### PROBLEM REQUIREMENTS:
In the entries below, which lines run from the one with "următoarea și supărare" through the one with "entre els adults"? Repeat exactly those, both included, and no pictures.

### SUPPLIED MATERIAL:
**********

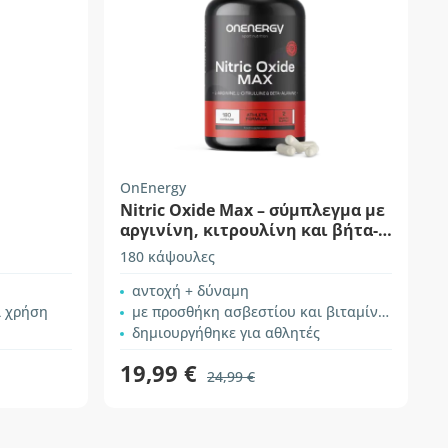
OnEnergy
Nitric Oxide Max – σύμπλεγμα με
αργινίνη, κιτρουλίνη και βήτα-
αλανίνη
180 κάψουλες
αντοχή + δύναμη
ι χρήση
με προσθήκη ασβεστίου και βιταμίνης B3
δημιουργήθηκε για αθλητές
19,99 €
24,99 €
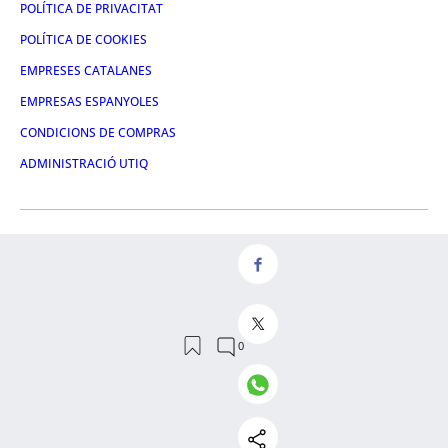
POLÍTICA DE PRIVACITAT
POLÍTICA DE COOKIES
EMPRESES CATALANES
EMPRESAS ESPANYOLES
CONDICIONS DE COMPRAS
ADMINISTRACIÓ UTIQ
FACEBOOK
TWITTER
LINKEDIN
INSTAGRAM
YOUTUBE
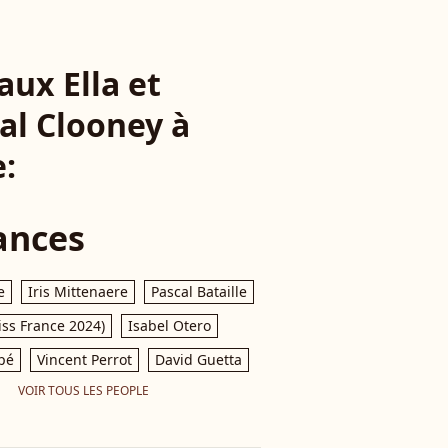
aux Ella et
al Clooney à
e:
ances
e
Iris Mittenaere
Pascal Bataille
iss France 2024)
Isabel Otero
pé
Vincent Perrot
David Guetta
VOIR TOUS LES PEOPLE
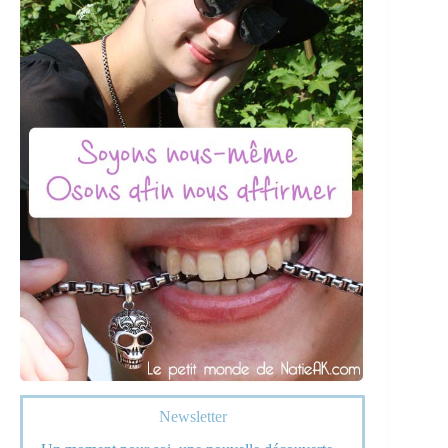
Newsletter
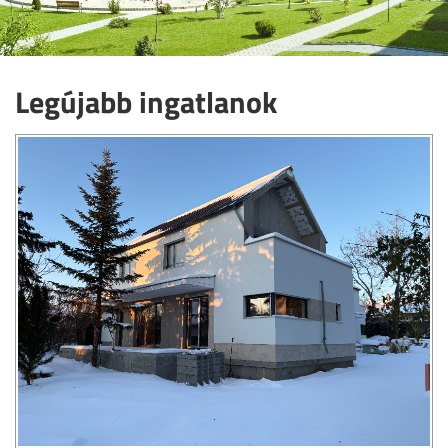
Legújabb ingatlanok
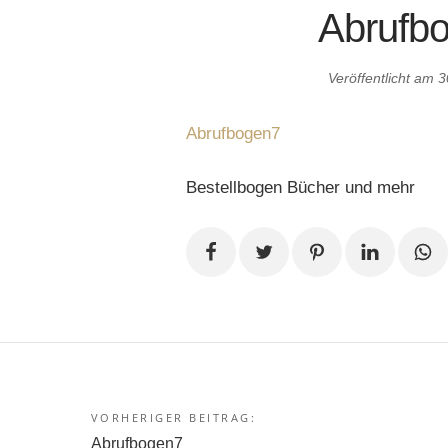
Abrufb
Veröffentlicht am
3
Abrufbogen7
Bestellbogen Bücher und mehr
VORHERIGER BEITRAG:
Beitragsnavigation
Abrufbogen7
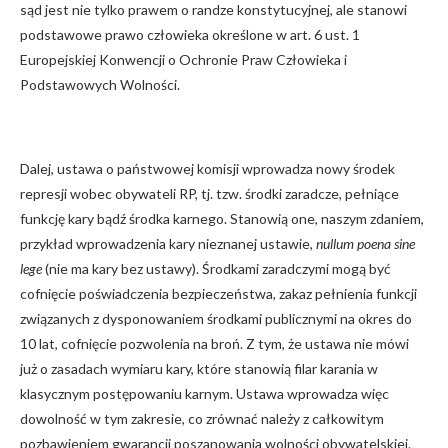
sąd jest nie tylko prawem o randze konstytucyjnej, ale stanowi
podstawowe prawo człowieka określone w art. 6 ust. 1
Europejskiej Konwencji o Ochronie Praw Człowieka i
Podstawowych Wolności.
Dalej, ustawa o państwowej komisji wprowadza nowy środek
represji wobec obywateli RP, tj. tzw. środki zaradcze, pełniące
funkcję kary bądź środka karnego. Stanowią one, naszym zdaniem,
przykład wprowadzenia kary nieznanej ustawie,
nullum poena sine
lege
(nie ma kary bez ustawy). Środkami zaradczymi mogą być
cofnięcie poświadczenia bezpieczeństwa, zakaz pełnienia funkcji
związanych z dysponowaniem środkami publicznymi na okres do
10 lat, cofnięcie pozwolenia na broń. Z tym, że ustawa nie mówi
już o zasadach wymiaru kary, które stanowią filar karania w
klasycznym postępowaniu karnym. Ustawa wprowadza więc
dowolność w tym zakresie, co zrównać należy z całkowitym
pozbawieniem gwarancji poszanowania wolności obywatelskiej.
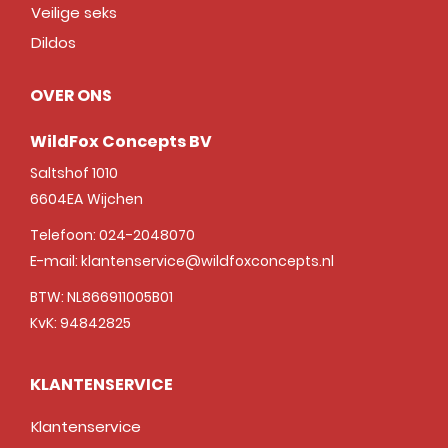
Veilige seks
Dildos
OVER ONS
WildFox Concepts BV
Saltshof 1010
6604EA
Wijchen
Telefoon:
024-2048070
E-mail:
klantenservice@wildfoxconcepts.nl
BTW: NL866911005B01
KvK: 94842825
KLANTENSERVICE
Klantenservice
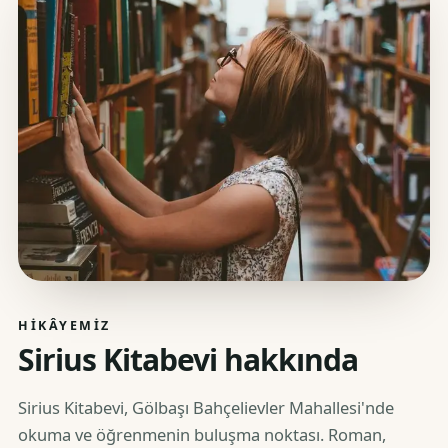
HIKÂYEMIZ
Sirius Kitabevi hakkında
Sirius Kitabevi, Gölbaşı Bahçelievler Mahallesi'nde
okuma ve öğrenmenin buluşma noktası. Roman,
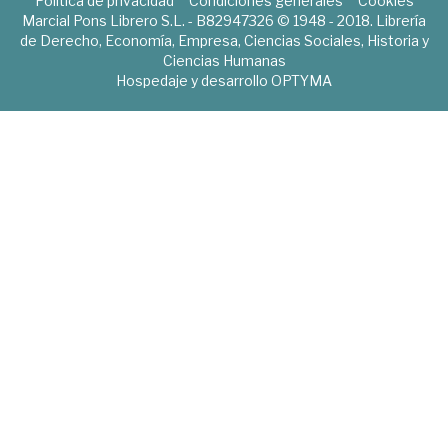
Política de privacidad
Condiciones generales
Cookies
Marcial Pons Librero S.L. - B82947326 © 1948 - 2018. Librería
de Derecho, Economía, Empresa, Ciencias Sociales, Historia y
Ciencias Humanas
Hospedaje y desarrollo
OPTYMA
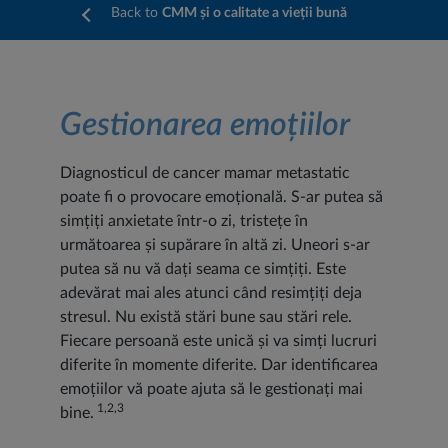
Back to
CMM și o calitate a vieții bună
Gestionarea emoțiilor
Diagnosticul de cancer mamar metastatic
poate fi o provocare emoțională. S-ar putea să
simțiți anxietate într-o zi, tristețe în
următoarea și supărare în altă zi. Uneori s-ar
putea să nu vă dați seama ce simțiți. Este
adevărat mai ales atunci când resimțiți deja
stresul. Nu există stări bune sau stări rele.
Fiecare persoană este unică și va simți lucruri
diferite în momente diferite. Dar identificarea
emoțiilor vă poate ajuta să le gestionați mai
1,2,3
bine.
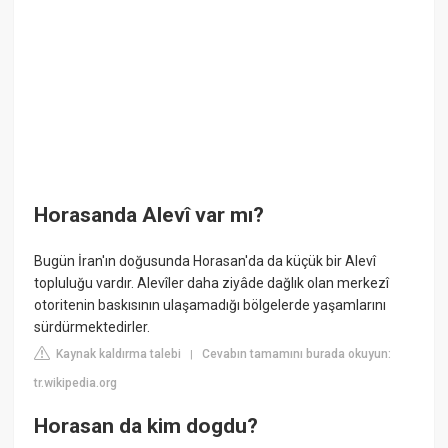
Horasanda Alevî var mı?
Bugün İran'ın doğusunda Horasan'da da küçük bir Alevî
topluluğu vardır. Alevîler daha ziyâde dağlık olan merkezî
otoritenin baskısının ulaşamadığı bölgelerde yaşamlarını
sürdürmektedirler.
Kaynak kaldırma talebi
Cevabın tamamını burada okuyun:
|
tr.wikipedia.org
Horasan da kim dogdu?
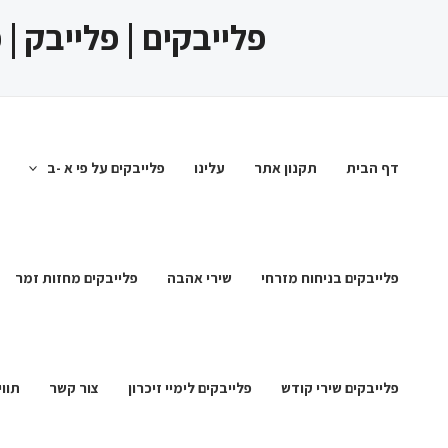
ילוג
פלייבקים | פלייבק |
תוכן
דף הבית
תקנון אתר
עלינו
פלייבקים על פי א -ב
פלייבקים בניחוח מזרחי
שירי אהבה
פלייבקים מחזות זמר
פלייבקים שירי קודש
פלייבקים לימיי זיכרון
צור קשר
תווי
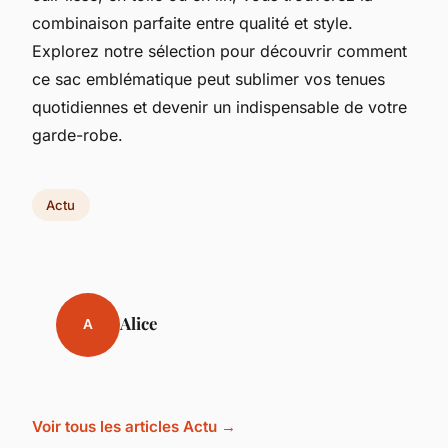
combinaison parfaite entre qualité et style.
Explorez notre sélection pour découvrir comment
ce sac emblématique peut sublimer vos tenues
quotidiennes et devenir un indispensable de votre
garde-robe.
Actu
Alice
A
Voir tous les articles Actu →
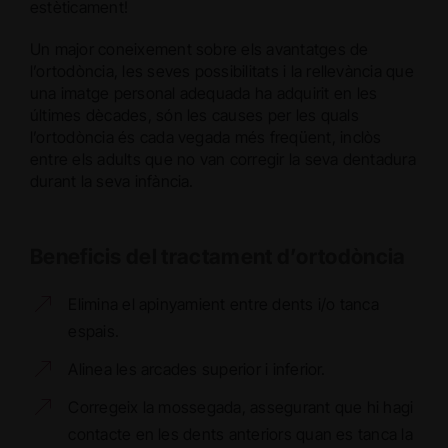
estèticament!
Un major coneixement sobre els avantatges de
l’ortodòncia, les seves possibilitats i la rellevància que
una imatge personal adequada ha adquirit en les
últimes dècades, són les causes per les quals
l’ortodòncia és cada vegada més freqüent, inclòs
entre els adults que no van corregir la seva dentadura
durant la seva infància.
Beneficis del tractament d’ortodòncia
Elimina el apinyamient entre dents i/o tanca
espais.
Alinea les arcades superior i inferior.
Corregeix la mossegada, assegurant que hi hagi
contacte en les dents anteriors quan es tanca la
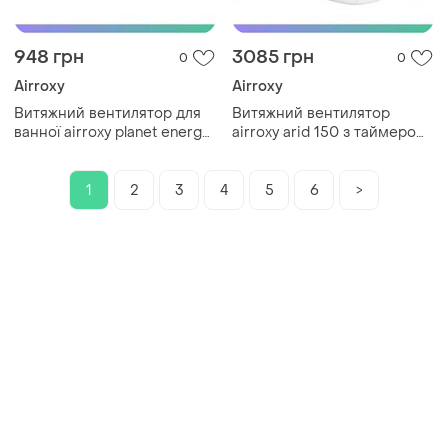
948 грн
3085 грн
0
0
Airroxy
Airroxy
Витяжний вентилятор для
Витяжний вентилятор
ванної airroxy planet energy
airroxy arid 150 з таймером
80 ps білий тихий
і датчиком вологості
економічний вентилятор
круглий на підшипниках
sku_01-054
sku_01-048
1
2
3
4
5
6
>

**********

### EXERCISE SOLUTION:
următoarea și supărare în altă zi. Uneori s-ar
putea să nu vă dați seama ce simțiți. Este
adevărat mai ales atunci când resimțiți deja
stresul. Nu există stări bune sau stări rele.
Fiecare persoană este unică și va simți lucruri
diferite în momente diferite. Dar identificarea
emoțiilor vă poate ajuta să le gestionați mai
1,2,3
bine.
Horasanda Alevî var mı?
Bugün İran'ın doğusunda Horasan'da da küçük bir Alevî
topluluğu vardır. Alevîler daha ziyâde dağlık olan merkezî
otoritenin baskısının ulaşamadığı bölgelerde yaşamlarını
sürdürmektedirler.
Kaynak kaldırma talebi
Cevabın tamamını burada okuyun:
|
tr.wikipedia.org
Horasan da kim dogdu?
ילוג
פלייבקים | פלייבק |
תוכן
דף הבית
תקנון אתר
עלינו
פלייבקים על פי א -ב
פלייבקים בניחוח מזרחי
שירי אהבה
פלייבקים מחזות זמר
פלייבקים שירי קודש
פלייבקים לימיי זיכרון
צור קשר
תווי
combinaison parfaite entre qualité et style.
Explorez notre sélection pour découvrir comment
ce sac emblématique peut sublimer vos tenues
quotidiennes et devenir un indispensable de votre
garde-robe.
Actu
Alice
A
Voir tous les articles Actu →
estèticament!
Un major coneixement sobre els avantatges de
l’ortodòncia, les seves possibilitats i la rellevància que
una imatge personal adequada ha adquirit en les
últimes dècades, són les causes per les quals
l’ortodòncia és cada vegada més freqüent, inclòs
entre els adults que no van corregir la seva dentadura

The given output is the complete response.